§ TRY IT
Working from the data below, write out exactly the lines from its first through the line that contains "Retina UK is", both ends included and pictures omitted.

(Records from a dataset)
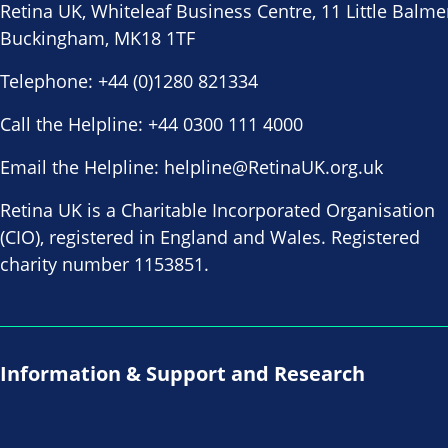
Retina UK, Whiteleaf Business Centre, 11 Little Balme
Buckingham, MK18 1TF
Telephone:
+44 (0)1280 821334
Call the Helpline:
+44 0300 111 4000
Email the Helpline:
helpline@RetinaUK.org.uk
Retina UK is a Charitable Incorporated Organisation
(CIO), registered in England and Wales. Registered
charity number 1153851.
Information & Support and Research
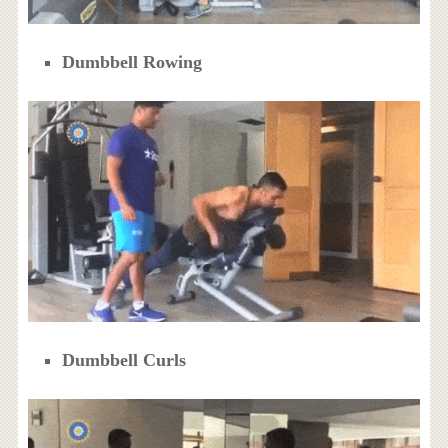
Dumbbell Rowing
Dumbbell Curls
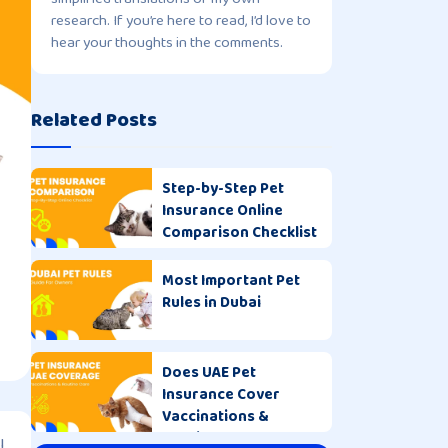
research. If you’re here to read, I’d love to
hear your thoughts in the comments.
Related Posts
Step-by-Step Pet
Insurance Online
Comparison Checklist
Most Important Pet
Rules in Dubai
Does UAE Pet
Insurance Cover
Vaccinations &
Routine Care?
l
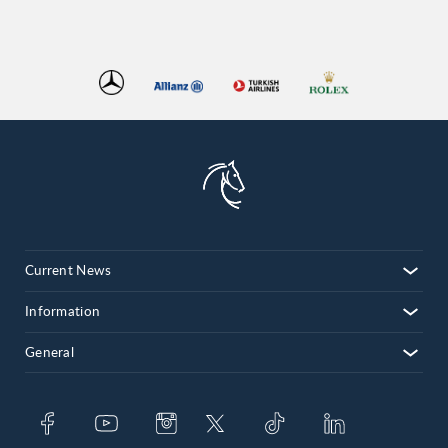
Current News
Information
General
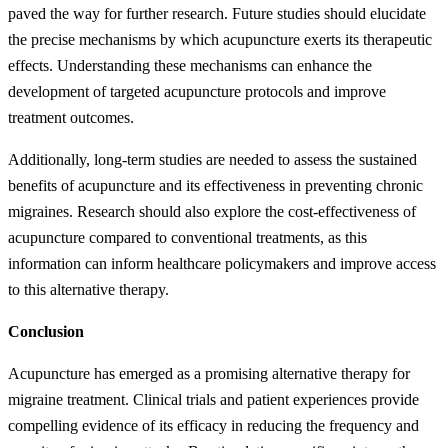
paved the way for further research. Future studies should elucidate
the precise mechanisms by which acupuncture exerts its therapeutic
effects. Understanding these mechanisms can enhance the
development of targeted acupuncture protocols and improve
treatment outcomes.
Additionally, long-term studies are needed to assess the sustained
benefits of acupuncture and its effectiveness in preventing chronic
migraines. Research should also explore the cost-effectiveness of
acupuncture compared to conventional treatments, as this
information can inform healthcare policymakers and improve access
to this alternative therapy.
Conclusion
Acupuncture has emerged as a promising alternative therapy for
migraine treatment. Clinical trials and patient experiences provide
compelling evidence of its efficacy in reducing the frequency and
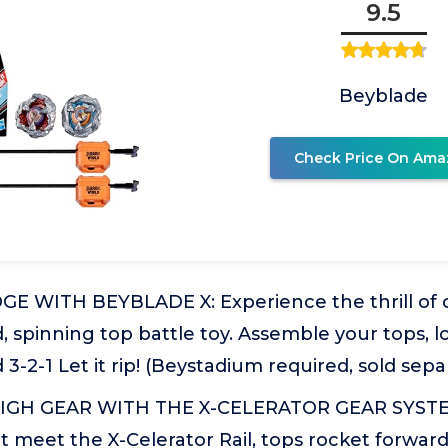
9.5
Beyblade
Check Price On Ama
E WITH BEYBLADE X: Experience the thrill of 
d, spinning top battle toy. Assemble your tops, l
3-2-1 Let it rip! (Beystadium required, sold sepa
IGH GEAR WITH THE X-CELERATOR GEAR SYST
it meet the X-Celerator Rail, tops rocket forwar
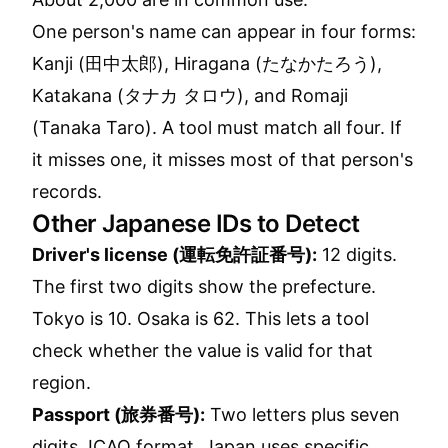
One person's name can appear in four forms:
Kanji (田中太郎), Hiragana (たなかたろう),
Katakana (タナカ タロウ), and Romaji
(Tanaka Taro). A tool must match all four. If
it misses one, it misses most of that person's
records.
Other Japanese IDs to Detect
Driver's license (運転免許証番号):
12 digits.
The first two digits show the prefecture.
Tokyo is 10. Osaka is 62. This lets a tool
check whether the value is valid for that
region.
Passport (旅券番号):
Two letters plus seven
digits. ICAO format. Japan uses specific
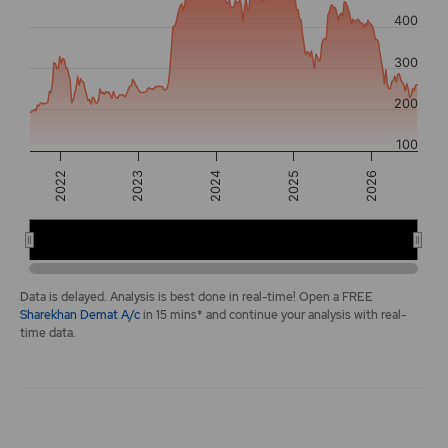
The chart has 2 Y axes displaying values, and navigator-y-a
400
300
200
100
2025
2022
2026
2023
2024
2022
2024
2026
End of interactive chart.
Data is delayed. Analysis is best done in real-time! Open a FREE
Sharekhan Demat A/c
in 15 mins* and continue your analysis with real-
time data.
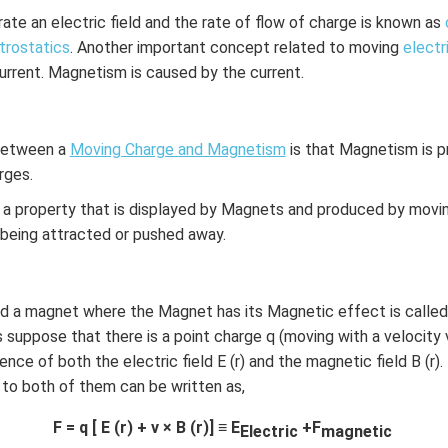
te an electric field and the rate of flow of charge is known as
trostatics
. Another important concept related to moving
electr
rrent. Magnetism is caused by the current.
 between a
Moving Charge and Magnetism
is that Magnetism is 
rges.
a property that is displayed by Magnets and produced by movin
n in PDF
s being attracted or pushed away.
nd a magnet where the Magnet has its Magnetic effect is called
 suppose that there is a point charge q (moving with a velocity v
sence of both the electric field E (r) and the magnetic field B (r)
 to both of them can be written as,
F = q [ E (r) + v × B (r)] ≡ E
+F
Electric
magnetic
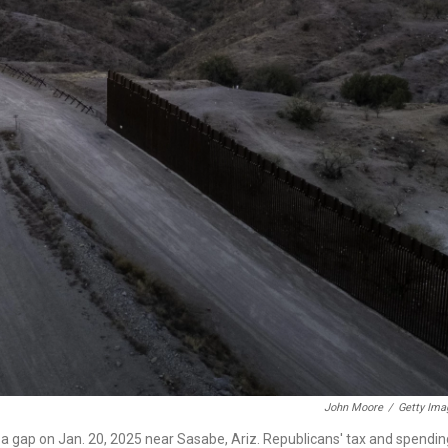
John Moore
/
Getty Ima
 a gap on Jan. 20, 2025 near Sasabe, Ariz. Republicans' tax and spendin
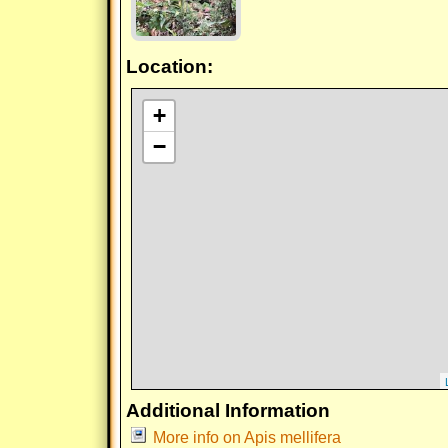
Location:
+
−
Additional Information
More info on Apis mellifera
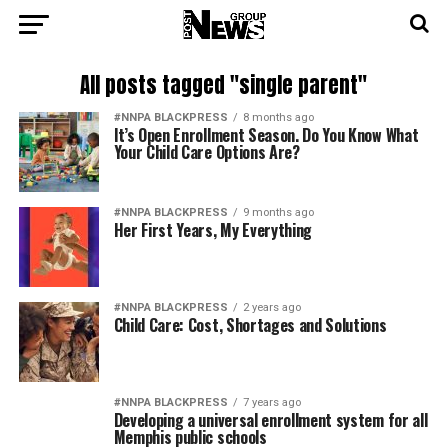
All posts tagged "single parent"
#NNPA BLACKPRESS
8 months ago
It’s Open Enrollment Season. Do You Know What
Your Child Care Options Are?
#NNPA BLACKPRESS
9 months ago
Her First Years, My Everything
#NNPA BLACKPRESS
2 years ago
Child Care: Cost, Shortages and Solutions
#NNPA BLACKPRESS
7 years ago
Developing a universal enrollment system for all
Memphis public schools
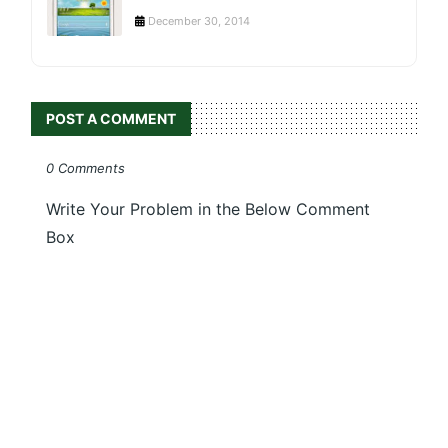
December 30, 2014
POST A COMMENT
0 Comments
Write Your Problem in the Below Comment
Box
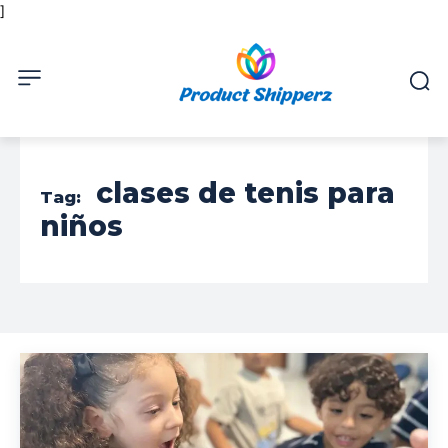
]
clases de tenis para
Tag:
niños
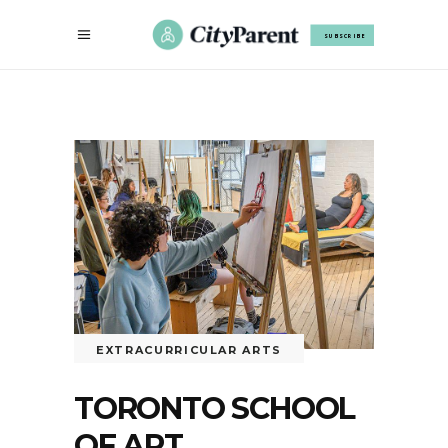
SUBSCRIBE
EXTRACURRICULAR ARTS
TORONTO SCHOOL
OF ART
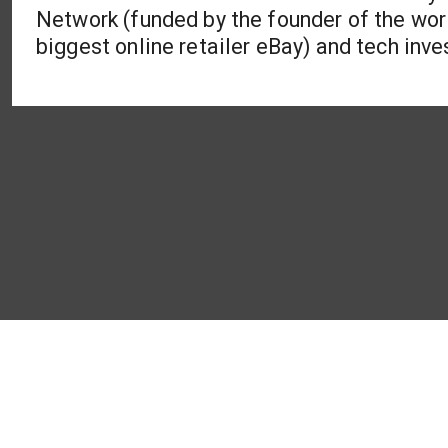
Network (funded by the founder of the wor
biggest online retailer eBay) and tech in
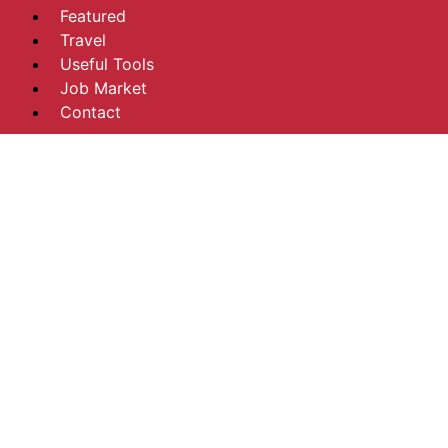
Featured
Travel
Useful Tools
Job Market
Contact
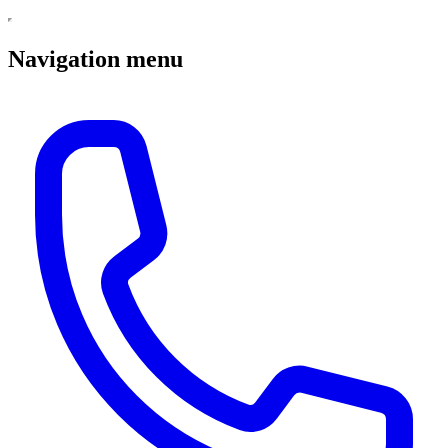
Navigation menu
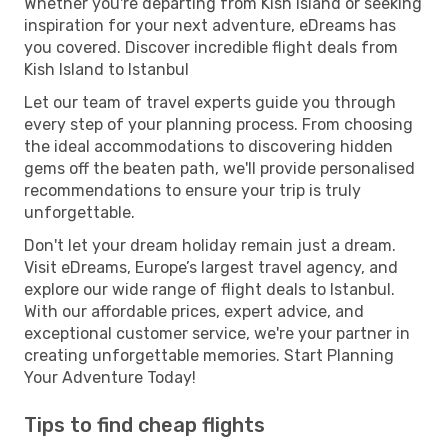
Whether you're departing from Kish Island or seeking
inspiration for your next adventure, eDreams has
you covered. Discover incredible flight deals from
Kish Island to Istanbul
Let our team of travel experts guide you through
every step of your planning process. From choosing
the ideal accommodations to discovering hidden
gems off the beaten path, we'll provide personalised
recommendations to ensure your trip is truly
unforgettable.
Don't let your dream holiday remain just a dream.
Visit eDreams, Europe’s largest travel agency, and
explore our wide range of flight deals to Istanbul.
With our affordable prices, expert advice, and
exceptional customer service, we're your partner in
creating unforgettable memories. Start Planning
Your Adventure Today!
Tips to find cheap flights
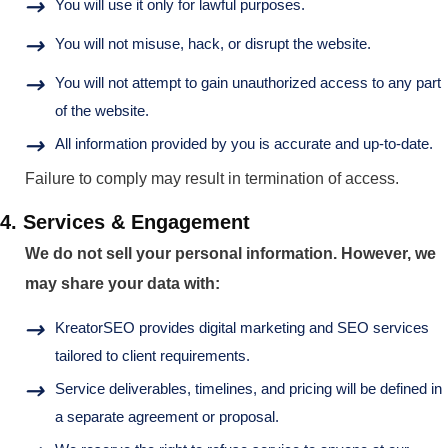
You will use it only for lawful purposes.
You will not misuse, hack, or disrupt the website.
You will not attempt to gain unauthorized access to any part
of the website.
All information provided by you is accurate and up-to-date.
Failure to comply may result in termination of access.
4. Services & Engagement
We do not sell your personal information. However, we
may share your data with:
KreatorSEO provides digital marketing and SEO services
tailored to client requirements.
Service deliverables, timelines, and pricing will be defined in
a separate agreement or proposal.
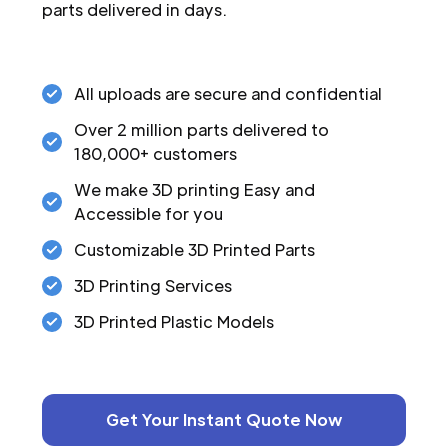
parts delivered in days.
All uploads are secure and confidential
Over 2 million parts delivered to
180,000+ customers
We make 3D printing Easy and
Accessible for you
Customizable 3D Printed Parts
3D Printing Services
3D Printed Plastic Models
Get Your Instant Quote Now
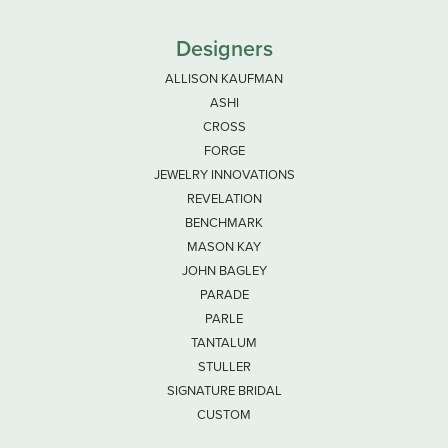
Designers
ALLISON KAUFMAN
ASHI
CROSS
FORGE
JEWELRY INNOVATIONS
REVELATION
BENCHMARK
MASON KAY
JOHN BAGLEY
PARADE
PARLE
TANTALUM
STULLER
SIGNATURE BRIDAL
CUSTOM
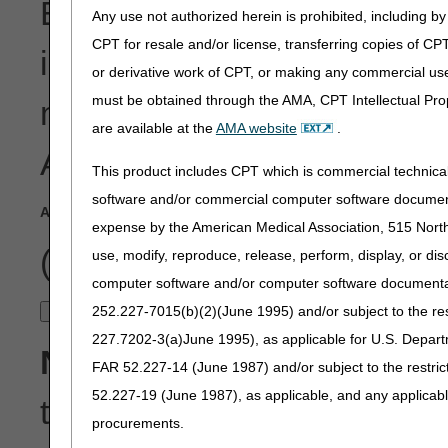
Enter the ANSI Reason Co
Any use not authorized herein is prohibited, including by 
CPT for resale and/or license, transferring copies of CP
into the search field below.
or derivative work of CPT, or making any commercial use
must be obtained through the AMA, CPT Intellectual Prop
more ANSI Remark Codes, a
are available at the
AMA website
.
ANSI Reason Code, enter
This product includes CPT which is commercial technic
software and/or commercial computer software documenta
ANSI Reason Code
(Do Not Include the Group Code)
:
expense by the American Medical Association, 515 North 
(Example: 16)
use, modify, reproduce, release, perform, display, or di
computer software and/or computer software documentatio
252.227-7015(b)(2)(June 1995) and/or subject to the r
227.7202-3(a)June 1995), as applicable for U.S. Departm
Note:
This tool is available
FAR 52.227-14 (June 1987) and/or subject to the restri
52.227-19 (June 1987), as applicable, and any applica
the common denials and ma
procurements.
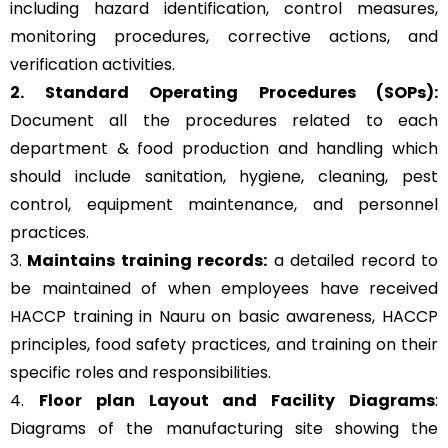
including hazard identification, control measures,
monitoring procedures, corrective actions, and
verification activities.
2. Standard Operating Procedures (SOPs):
Document all the procedures related to each
department & food production and handling which
should include sanitation, hygiene, cleaning, pest
control, equipment maintenance, and personnel
practices.
3.
Maintains training records:
a detailed record to
be maintained of when employees have received
HACCP training in Nauru on basic awareness, HACCP
principles, food safety practices, and training on their
specific roles and responsibilities.
4.
Floor plan Layout and Facility Diagrams
:
Diagrams of the manufacturing site showing the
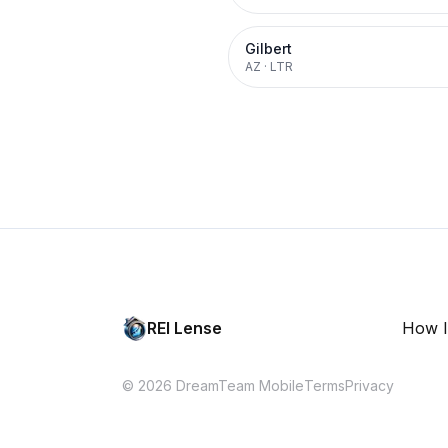
Gilbert
AZ
·
LTR
REI Lense
How I
© 2026 DreamTeam Mobile
Terms
Privacy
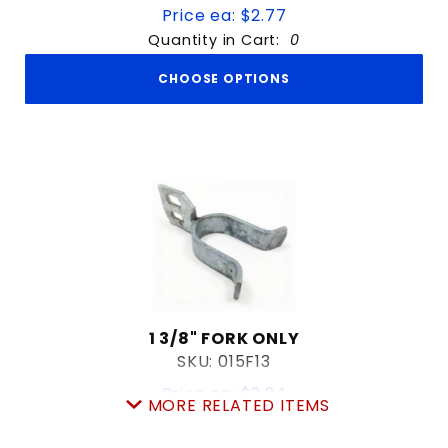
Price ea: $2.77
Quantity in Cart:
0
CHOOSE OPTIONS
1 3/8" FORK ONLY
SKU: 015F13
Price ea: $2.24
MORE RELATED ITEMS
Quantity in Cart:
0
Quantity:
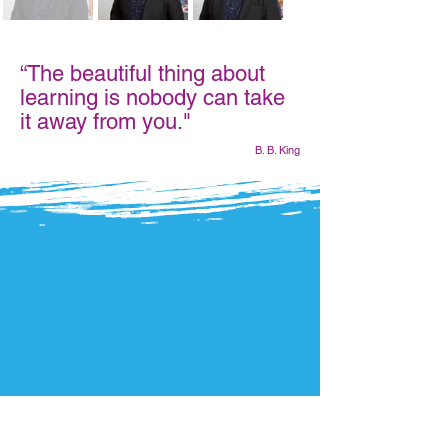
“The beautiful thing about
learning is nobody can take
it away from you."
B. B. King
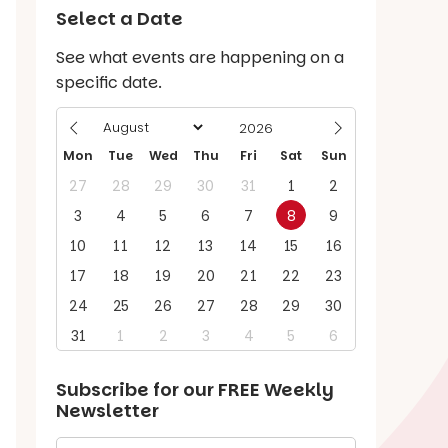
Select a Date
See what events are happening on a
specific date.
Mon
Tue
Wed
Thu
Fri
Sat
Sun
27
28
29
30
31
1
2
3
4
5
6
7
8
9
10
11
12
13
14
15
16
17
18
19
20
21
22
23
24
25
26
27
28
29
30
31
1
2
3
4
5
6
Subscribe for our
FREE
Weekly
Newsletter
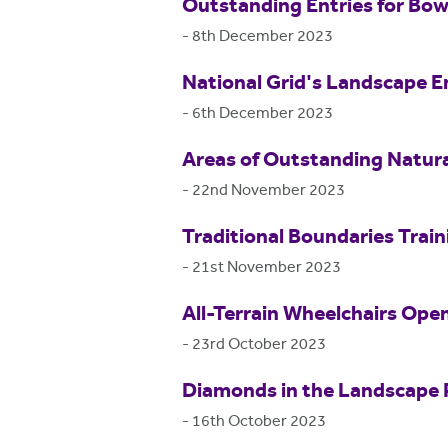
Outstanding Entries for Bo
-
8th December 2023
National Grid's Landscape E
-
6th December 2023
Areas of Outstanding Natur
-
22nd November 2023
Traditional Boundaries Train
-
21st November 2023
All-Terrain Wheelchairs Ope
-
23rd October 2023
Diamonds in the Landscape 
-
16th October 2023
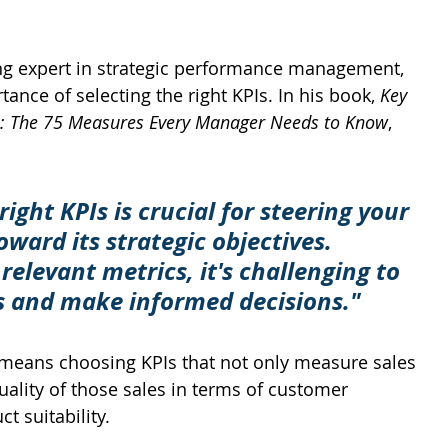
ng expert in strategic performance management, 
nce of selecting the right KPIs. In his book, 
Key 
s: The 75 Measures Every Manager Needs to Know
, 
right KPIs is crucial for steering your 
ward its strategic objectives. 
relevant metrics, it's challenging to 
s and make informed decisions."
s means choosing KPIs that not only measure sales 
ality of those sales in terms of customer 
t suitability.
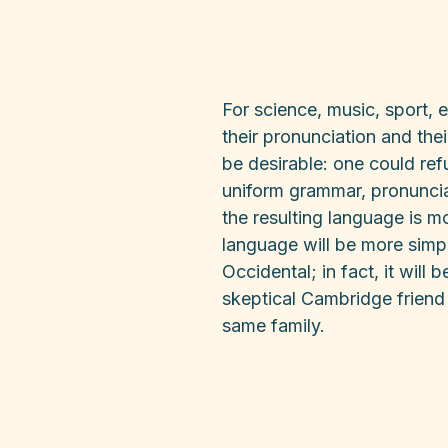
For science, music, sport, 
their pronunciation and t
be desirable: one could ref
uniform grammar, pronunci
the resulting language is 
language will be more simpl
Occidental; in fact, it will 
skeptical Cambridge friend
same family.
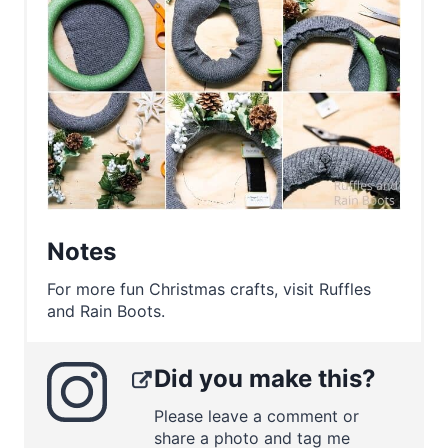
Notes
For more fun Christmas crafts, visit Ruffles
and Rain Boots.
Did you make this?
Please leave a comment or
share a photo and tag me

§ ANSWER SECTION
Retina UK, Whiteleaf Business Centre, 11 Little Balme
Buckingham, MK18 1TF
Telephone:
+44 (0)1280 821334
Call the Helpline:
+44 0300 111 4000
Email the Helpline:
helpline@RetinaUK.org.uk
Retina UK is a Charitable Incorporated Organisation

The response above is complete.